Can çekişen bir balina misali ilerleyen feribot, yavru örümceğin ördüğü ağ inceliğindeki sabah sisini dağıtıp, Çamlıca sırtlarından yükselen azametli güneşin ışıklarıyla sıvanarak Üsküdar sahiline yanaştığında saat 6.45’ti.

Chrysler’le, yamaçlardan taşan iri güllerin rayihalı gölgeleri ile dibine bakır levhalar döşenmiş denizin arasından geçiyorum. Yemyeşil yamaçlardan yükselen rengarenk kuşlar, bulutların çevresinde daireler çizip minareden minareye çizgiler çekiyor. Baharın düşsel geometrisi.

Hayalet Kont yanımda. “Bilecik sizin olacak. Tümüyle. Fakat Bilecik’ten hiç çıkmayacaksınız!” diyor. Refikimin pek sevdiği ‘şartlı teklif’ oyunu bu. Farazi [varsayımsal] teklifi, muhatabın değerlendirmesi, yorumlaması gerekiyor. Sağlığında böyle garip huyları yoktu. “Bilecik herşeyiyle size tapulanacak. Şehri dilediğiniz gibi biçimlendirebileceksiniz. Oranın siyasi lideri de sizsiniz; düşünün_”

“İmkansız. İnsan, hudutları da ufukları da aşmayı daima gündeminde tutmalıdır. Beni ömür boyu sınırın berisinde kalmaya ikna edemezsiniz. Mahkumiyete hiç hevesim yok. Mükafat suretinde bir cezaya razı gelemem dostum. Serseri bir kaşif, aylak bir seyyah, hatta yönünü tesadüflerin tayin ettiği yani kayıp bir turist sıfatıyla gezemedikten sonra dünyaya gelmenin manası kalır mı? Hürriyet, hareket sahasının genişliğiyle ölçülebilir pekala; doğrudan veya dolaylı engelden ötürü bir yere giremiyorsak, cezalandırıyoruz demektir; yine doğrudan veya dolaylı bir buyrukla bir muhitten ayrılamıyorsak esaret altındayızdır. Seyahat bizi kimliğimizden uzaklaştırır ve kendimize yaklaştırır.”

Bahtiyar Bey, hayalî teklifinin makul olduğunu savundu: “Immanuel Kant, Königsberg’de doğdu, yaşadı ve öldü. Muayyen [belirlenmiş] sınırlar içinde kalmak, ufkunuzun daraldığı manasına gelmez.”
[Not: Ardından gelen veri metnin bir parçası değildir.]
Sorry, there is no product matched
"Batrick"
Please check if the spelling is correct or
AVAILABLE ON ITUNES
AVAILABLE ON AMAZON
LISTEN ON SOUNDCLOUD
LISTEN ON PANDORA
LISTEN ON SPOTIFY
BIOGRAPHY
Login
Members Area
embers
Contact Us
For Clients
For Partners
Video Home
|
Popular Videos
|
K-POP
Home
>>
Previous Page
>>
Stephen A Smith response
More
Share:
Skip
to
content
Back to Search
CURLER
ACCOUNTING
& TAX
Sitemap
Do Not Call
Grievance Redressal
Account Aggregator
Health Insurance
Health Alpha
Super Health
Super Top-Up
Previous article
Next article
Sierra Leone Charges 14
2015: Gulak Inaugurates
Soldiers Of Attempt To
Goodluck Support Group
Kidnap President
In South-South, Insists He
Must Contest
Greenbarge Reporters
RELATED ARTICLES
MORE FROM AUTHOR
“Kant 30 yaşındayken günlerce yol katedip güneybatıdaki Arsberg’e gitmiş ve orada bir şövalyenin çocuklarına ders vermişti. Başka talebeleri de vardı. Yarım asır zarfında ne Königsberg kaldı ne de Prusya. Büyük filozofun hatırına anıyoruz Königsberg’i. Sovyetler’in Kaliningrad’ına hâlâ Königsberg diyoruz; Stalin’in yoldaşı Mihail Kalinin, filozofun gölgesinde kayboluyor… Gene de bu sözlerim, size Bilecik’in hakimi olmaya rıza göstereceğimi düşündürmesin.”
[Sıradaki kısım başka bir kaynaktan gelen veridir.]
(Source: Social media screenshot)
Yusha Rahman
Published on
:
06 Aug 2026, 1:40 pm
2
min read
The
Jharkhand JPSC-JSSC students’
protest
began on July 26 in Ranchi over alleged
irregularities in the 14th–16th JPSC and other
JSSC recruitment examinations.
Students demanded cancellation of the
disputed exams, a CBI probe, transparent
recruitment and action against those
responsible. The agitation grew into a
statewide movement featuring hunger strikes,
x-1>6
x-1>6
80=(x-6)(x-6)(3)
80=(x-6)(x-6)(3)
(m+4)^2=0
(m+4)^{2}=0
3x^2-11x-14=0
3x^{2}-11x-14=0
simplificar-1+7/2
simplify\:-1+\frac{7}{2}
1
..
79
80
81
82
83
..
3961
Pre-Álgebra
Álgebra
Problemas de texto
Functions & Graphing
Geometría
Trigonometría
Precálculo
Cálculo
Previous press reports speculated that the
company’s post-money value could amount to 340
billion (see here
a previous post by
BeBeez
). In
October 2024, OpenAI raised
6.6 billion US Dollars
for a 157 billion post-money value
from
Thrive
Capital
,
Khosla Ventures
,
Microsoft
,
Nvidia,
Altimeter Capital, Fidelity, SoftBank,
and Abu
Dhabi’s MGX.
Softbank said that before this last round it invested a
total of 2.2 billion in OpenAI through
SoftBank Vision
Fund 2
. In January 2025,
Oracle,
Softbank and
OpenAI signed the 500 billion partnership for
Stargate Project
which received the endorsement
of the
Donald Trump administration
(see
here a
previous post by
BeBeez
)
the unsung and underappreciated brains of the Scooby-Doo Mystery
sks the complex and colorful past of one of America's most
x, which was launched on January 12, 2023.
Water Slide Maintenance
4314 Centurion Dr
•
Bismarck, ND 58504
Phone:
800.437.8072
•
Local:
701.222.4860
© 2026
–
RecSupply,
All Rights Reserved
Hangi kuvvetli nefes beni kendi kaderimin serabına böyle birdenbire üflemişti? Acaba hayatın dengesi, içimizdeki ve dışımızdaki tuhaflıklar ile acayiplikler arasında mı kuruluyor asıl?

“Paris! Paris’i veriyorum size!” Bahtiyar Kont öldükten sonra delirmişti galiba.

Beylerbeyi Sarayının önünden geçiyoruz. Abdülhamit ile Talat Paşa pencereden bizi izleyip el mi sallıyorlar?.. Belki de bir hülyalar dehlizinde mahsur kaldım, çıkamıyorum? Aklını oynattım, halüsinasyonlar görüyorum ve kusuru da hayaletlerin üstüne atıyorum? Hangi kuvvetli nefes beni kendi kaderimin serabına böyle birdenbire üflemişti? Acaba hayatın dengesi, içimizdeki ve dışımızdaki tuhaflıklar ile acayiplikler arasında mı kuruluyor asıl?

“Paris’i de istemiyorum!”

Müzakereye koyuluyor: “Pekala, senenin 15 günü dışarıya çıkabilirsiniz.”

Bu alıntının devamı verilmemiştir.